** Opening LISTED RECORDS block **

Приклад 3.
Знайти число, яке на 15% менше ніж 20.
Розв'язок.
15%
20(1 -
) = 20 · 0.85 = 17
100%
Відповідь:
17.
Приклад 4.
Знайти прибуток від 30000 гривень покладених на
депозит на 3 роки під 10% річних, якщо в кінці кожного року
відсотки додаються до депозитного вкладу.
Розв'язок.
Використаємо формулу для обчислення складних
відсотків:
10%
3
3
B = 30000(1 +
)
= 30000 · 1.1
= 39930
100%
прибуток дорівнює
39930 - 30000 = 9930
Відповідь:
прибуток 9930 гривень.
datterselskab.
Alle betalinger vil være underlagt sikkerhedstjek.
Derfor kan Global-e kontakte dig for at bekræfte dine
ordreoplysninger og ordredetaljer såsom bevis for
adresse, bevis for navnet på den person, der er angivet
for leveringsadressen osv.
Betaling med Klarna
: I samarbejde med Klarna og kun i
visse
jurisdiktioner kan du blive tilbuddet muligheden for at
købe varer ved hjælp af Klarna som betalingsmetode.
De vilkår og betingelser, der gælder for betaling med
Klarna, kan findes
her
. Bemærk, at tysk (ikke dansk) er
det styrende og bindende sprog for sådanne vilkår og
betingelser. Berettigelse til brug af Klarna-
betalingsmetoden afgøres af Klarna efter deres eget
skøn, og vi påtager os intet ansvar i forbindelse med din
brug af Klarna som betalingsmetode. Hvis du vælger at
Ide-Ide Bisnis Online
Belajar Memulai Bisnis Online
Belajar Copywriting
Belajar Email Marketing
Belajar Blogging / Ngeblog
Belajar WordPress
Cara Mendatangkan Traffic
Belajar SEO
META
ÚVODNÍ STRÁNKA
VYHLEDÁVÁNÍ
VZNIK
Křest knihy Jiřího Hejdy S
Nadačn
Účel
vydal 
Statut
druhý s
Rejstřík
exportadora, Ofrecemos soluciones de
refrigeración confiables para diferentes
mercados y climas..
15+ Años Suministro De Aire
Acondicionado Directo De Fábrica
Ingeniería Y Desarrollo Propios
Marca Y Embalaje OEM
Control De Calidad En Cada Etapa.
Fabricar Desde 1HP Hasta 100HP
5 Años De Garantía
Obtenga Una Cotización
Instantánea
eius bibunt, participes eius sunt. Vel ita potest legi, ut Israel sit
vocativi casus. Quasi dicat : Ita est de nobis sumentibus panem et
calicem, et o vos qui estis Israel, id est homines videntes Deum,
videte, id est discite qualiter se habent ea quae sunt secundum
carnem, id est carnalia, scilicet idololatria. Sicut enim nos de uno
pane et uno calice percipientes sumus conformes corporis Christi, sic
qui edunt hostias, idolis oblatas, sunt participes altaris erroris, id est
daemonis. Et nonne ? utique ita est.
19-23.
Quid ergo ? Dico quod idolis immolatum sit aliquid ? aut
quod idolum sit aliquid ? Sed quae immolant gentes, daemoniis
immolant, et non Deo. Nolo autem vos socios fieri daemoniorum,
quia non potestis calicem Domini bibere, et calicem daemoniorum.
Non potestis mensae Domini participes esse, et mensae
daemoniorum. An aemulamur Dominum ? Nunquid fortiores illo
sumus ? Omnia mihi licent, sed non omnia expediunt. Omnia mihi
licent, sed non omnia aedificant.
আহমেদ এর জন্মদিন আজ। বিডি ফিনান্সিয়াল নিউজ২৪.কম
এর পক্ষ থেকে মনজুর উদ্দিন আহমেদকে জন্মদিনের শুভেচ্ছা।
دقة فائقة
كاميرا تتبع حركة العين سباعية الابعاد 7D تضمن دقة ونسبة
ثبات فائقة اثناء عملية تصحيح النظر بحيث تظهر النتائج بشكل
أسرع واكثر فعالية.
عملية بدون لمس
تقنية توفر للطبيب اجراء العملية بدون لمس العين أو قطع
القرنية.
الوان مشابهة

** Closing LISTED RECORDS block **

→ EXERCISE DIRECTIONS
Look through the entries above and count each line holding "sunt"; report the count alone.

→ THE COMPLETED TASK
3